> **Exercise material**
━━━━━━━━━━━━━━━━━━━━

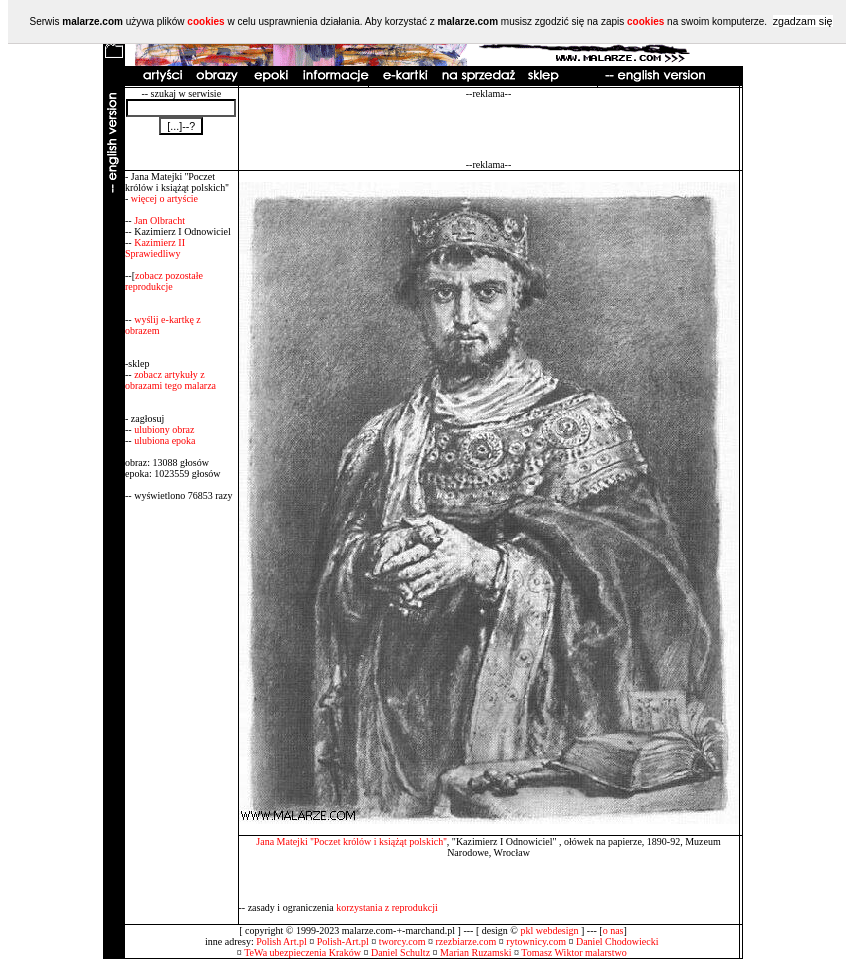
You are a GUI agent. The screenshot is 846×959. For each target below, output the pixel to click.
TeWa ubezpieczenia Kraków (302, 952)
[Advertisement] (489, 129)
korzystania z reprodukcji (387, 907)
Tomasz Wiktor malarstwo (573, 952)
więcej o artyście (164, 198)
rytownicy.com (536, 941)
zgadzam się (803, 21)
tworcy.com (402, 941)
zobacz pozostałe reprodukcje (164, 281)
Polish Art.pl (281, 941)
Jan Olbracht (159, 220)
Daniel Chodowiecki (617, 941)
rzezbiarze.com (466, 941)
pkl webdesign (549, 930)
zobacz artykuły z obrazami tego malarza (170, 380)
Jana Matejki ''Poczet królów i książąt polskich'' (351, 841)
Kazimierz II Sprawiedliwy (155, 248)
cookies (205, 21)
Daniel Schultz (400, 952)
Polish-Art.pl (343, 941)
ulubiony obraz (164, 429)
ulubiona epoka (164, 440)
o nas (613, 930)
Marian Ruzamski (475, 952)
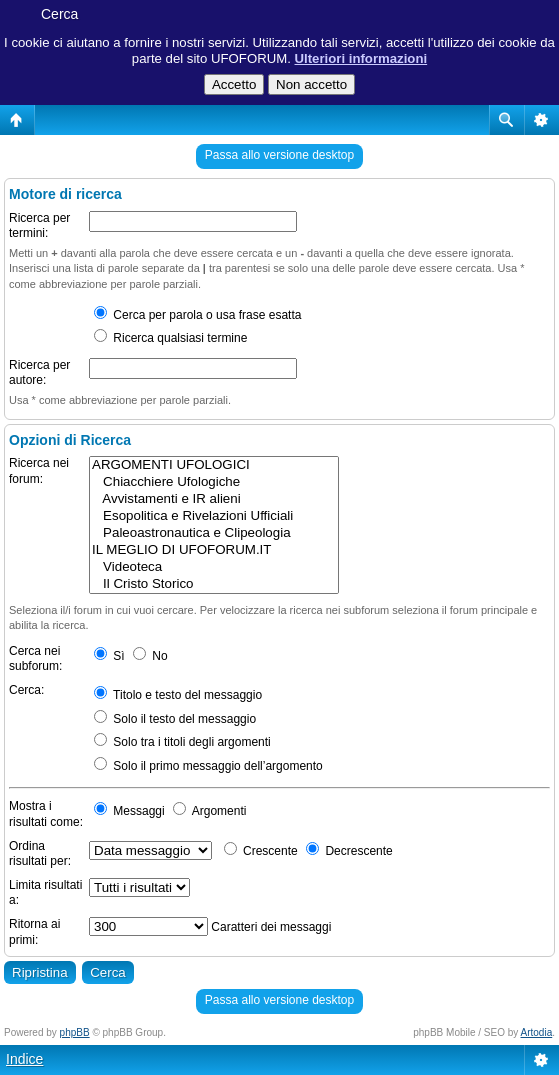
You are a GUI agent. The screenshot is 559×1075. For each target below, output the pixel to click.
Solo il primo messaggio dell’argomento (208, 766)
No (150, 656)
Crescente (261, 851)
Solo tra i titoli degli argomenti (182, 742)
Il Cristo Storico (214, 584)
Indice (24, 1059)
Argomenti (209, 811)
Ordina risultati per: (40, 854)
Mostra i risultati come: (46, 814)
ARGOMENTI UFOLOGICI (214, 465)
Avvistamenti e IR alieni (214, 499)
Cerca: (26, 690)
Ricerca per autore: (39, 373)
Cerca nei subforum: (35, 659)
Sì (109, 656)
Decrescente (349, 851)
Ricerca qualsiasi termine (170, 338)
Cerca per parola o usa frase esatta (197, 315)
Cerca (59, 14)
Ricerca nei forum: (39, 471)
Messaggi (129, 811)
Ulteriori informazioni (361, 58)
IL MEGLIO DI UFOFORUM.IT (214, 550)
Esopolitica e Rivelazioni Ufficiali (214, 516)
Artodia (537, 1032)
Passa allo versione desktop (279, 155)
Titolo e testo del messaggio (178, 695)
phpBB (75, 1032)
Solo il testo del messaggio (175, 719)
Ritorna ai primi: (34, 932)
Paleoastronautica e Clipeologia (214, 533)
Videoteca (214, 567)
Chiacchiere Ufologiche (214, 482)
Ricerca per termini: (39, 226)
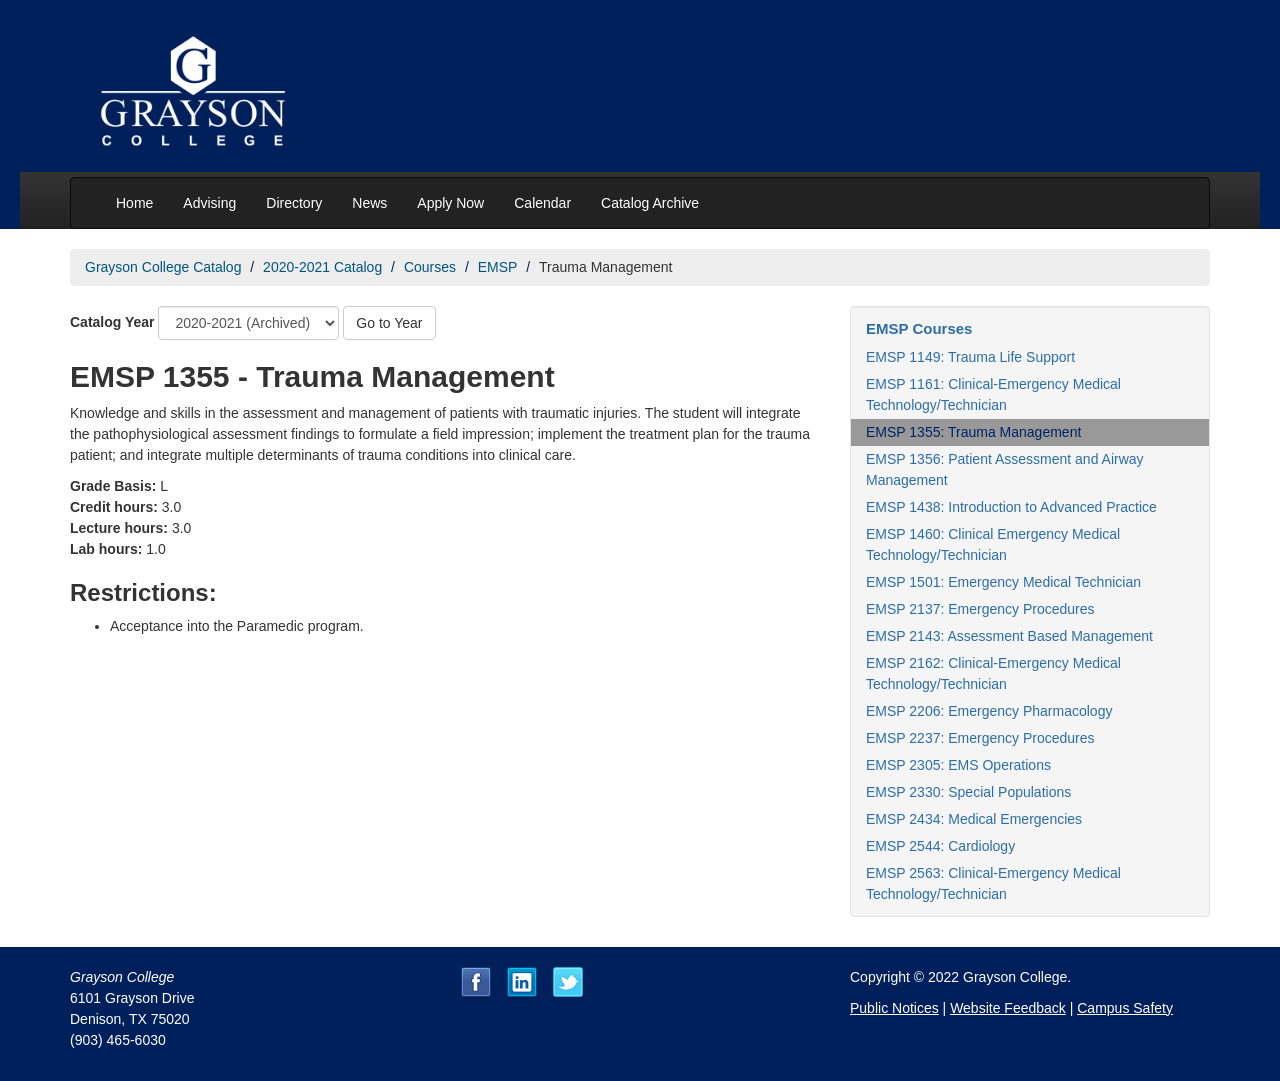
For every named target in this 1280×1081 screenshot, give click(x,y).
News (369, 203)
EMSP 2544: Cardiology (940, 846)
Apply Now (450, 203)
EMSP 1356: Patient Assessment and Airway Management (1005, 469)
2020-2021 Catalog (322, 267)
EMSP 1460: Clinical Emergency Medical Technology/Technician (993, 544)
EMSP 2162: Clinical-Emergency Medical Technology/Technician (993, 673)
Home (134, 203)
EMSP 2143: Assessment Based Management (1009, 636)
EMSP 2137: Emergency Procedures (980, 609)
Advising (209, 203)
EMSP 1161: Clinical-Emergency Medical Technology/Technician (993, 394)
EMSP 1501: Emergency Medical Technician (1003, 582)
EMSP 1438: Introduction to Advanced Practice (1011, 507)
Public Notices (894, 1008)
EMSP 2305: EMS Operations (958, 765)
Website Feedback (1008, 1008)
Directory (294, 203)
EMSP (498, 267)
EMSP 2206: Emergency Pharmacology (989, 711)
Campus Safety (1125, 1008)
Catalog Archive (650, 203)
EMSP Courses (919, 328)
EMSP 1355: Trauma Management (973, 432)
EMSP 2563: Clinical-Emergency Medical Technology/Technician (993, 883)
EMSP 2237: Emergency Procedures (980, 738)
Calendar (542, 203)
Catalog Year (112, 322)
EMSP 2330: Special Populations (968, 792)
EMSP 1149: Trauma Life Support (970, 357)
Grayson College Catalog (163, 267)
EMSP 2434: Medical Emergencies (974, 819)
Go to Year (389, 323)
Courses (430, 267)
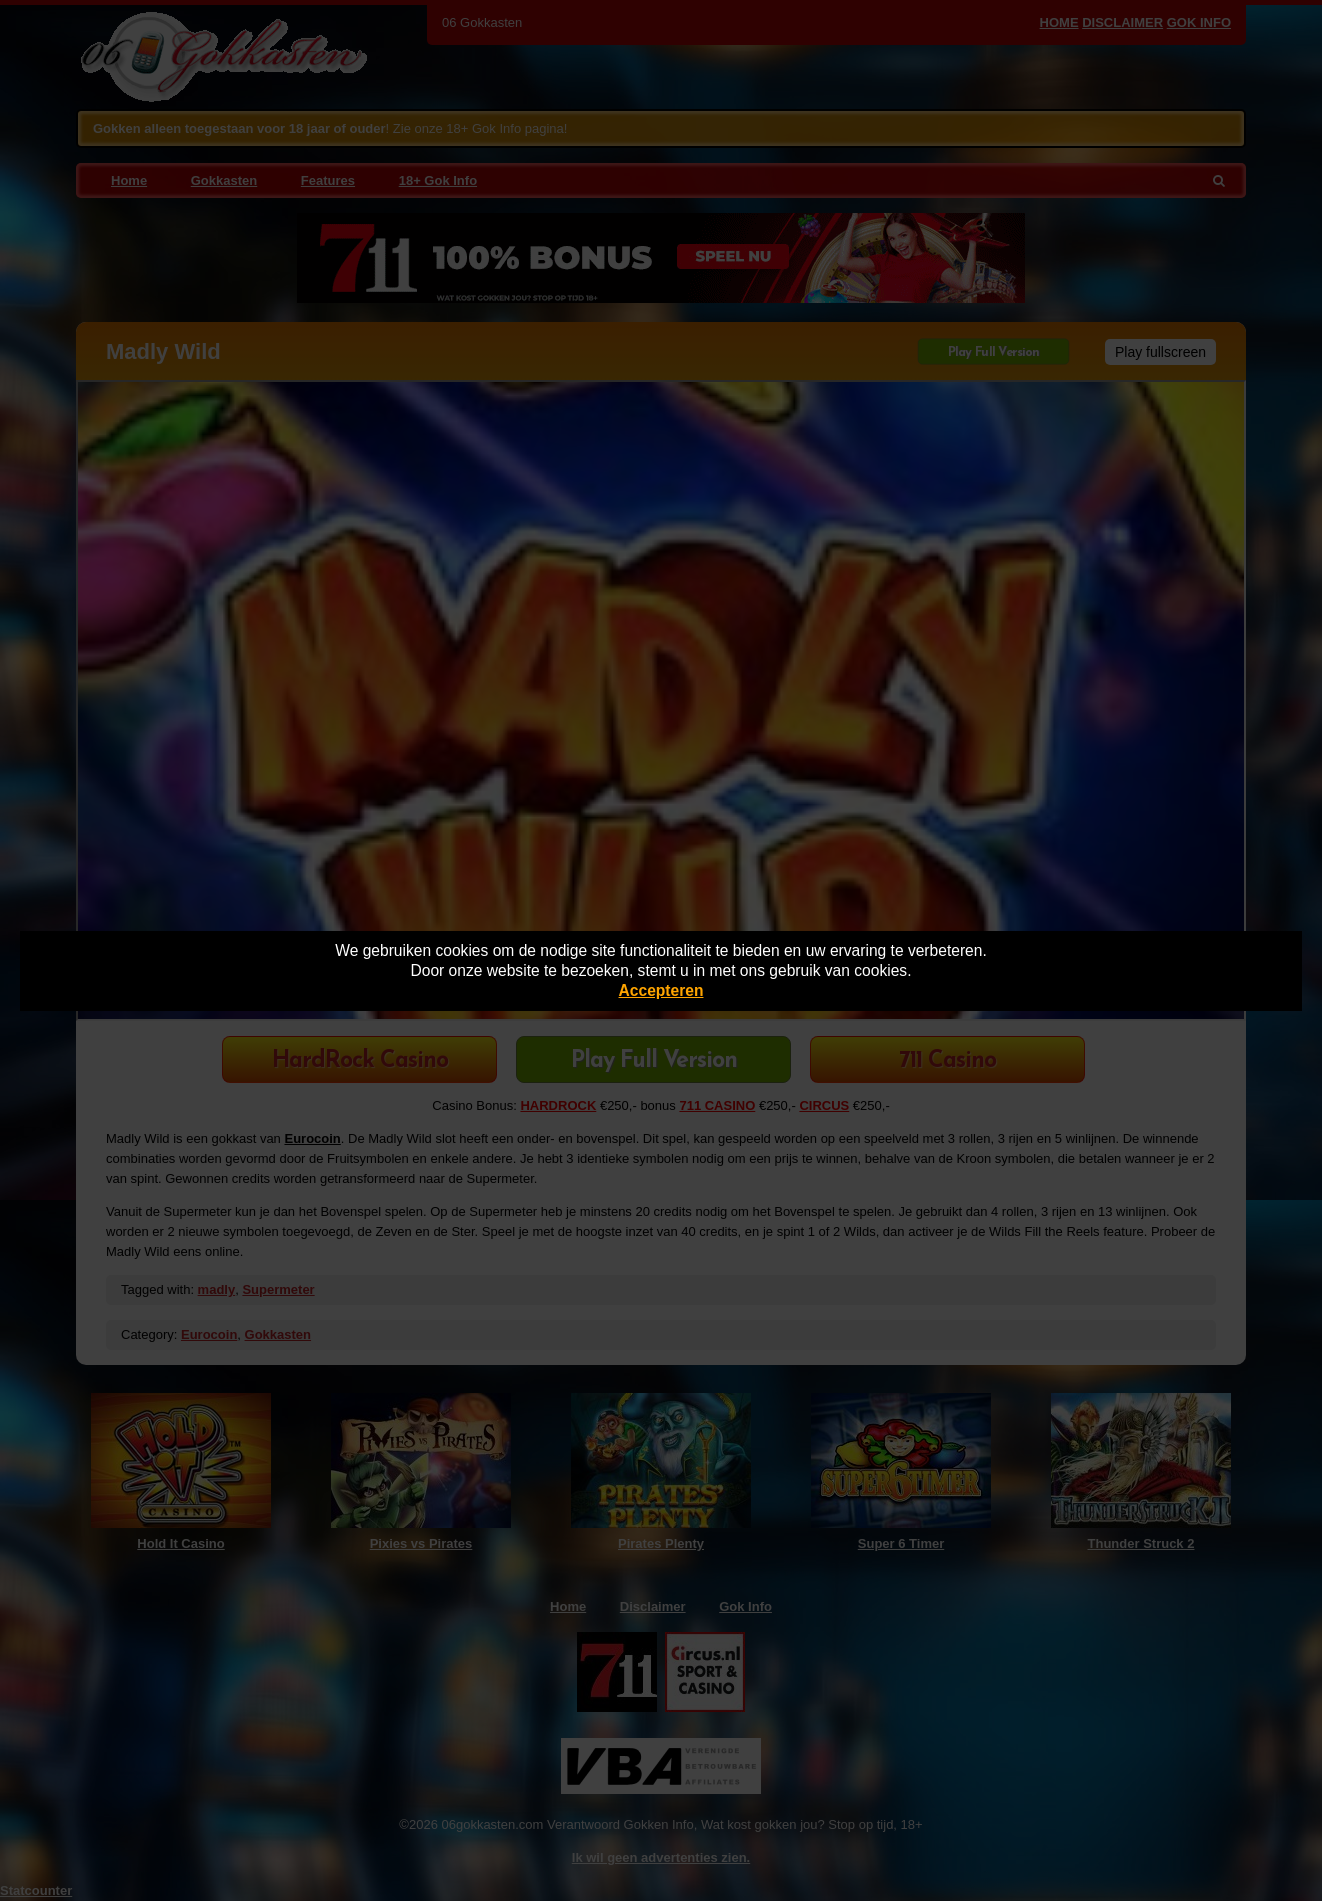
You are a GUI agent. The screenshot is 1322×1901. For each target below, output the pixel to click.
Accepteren (661, 990)
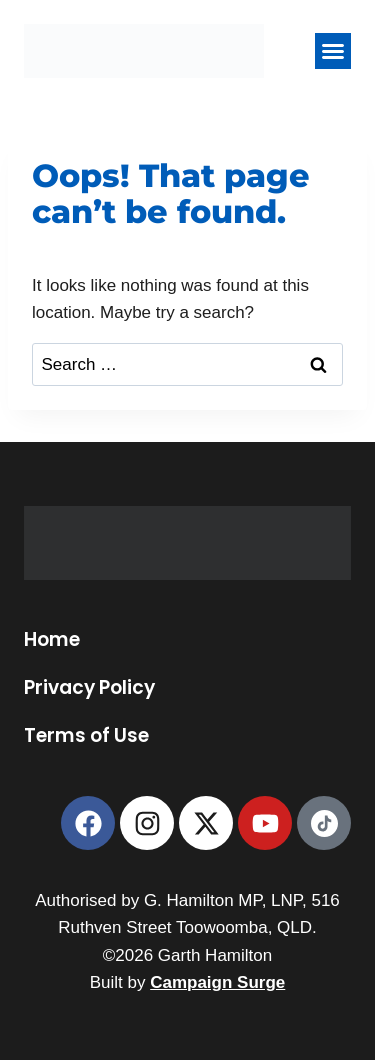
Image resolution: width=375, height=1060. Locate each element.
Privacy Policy (89, 688)
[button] (333, 51)
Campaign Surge (217, 982)
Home (52, 640)
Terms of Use (86, 736)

━━━━━━━━━━━━━━━━━━━━

Filter the entries above down to the lines that contain "target".

You are a GUI agent. The screenshot is 846×959. For each target below, output the pixel to click.
You are a GUI agent. The screenshot is 559×1075. For each target below, output the pixel to click.
For every named target in this 1280×1081 screenshot, give click(x,y).
You are a GUI agent. The screenshot is 1322×1901. For each target below, output the pixel to click.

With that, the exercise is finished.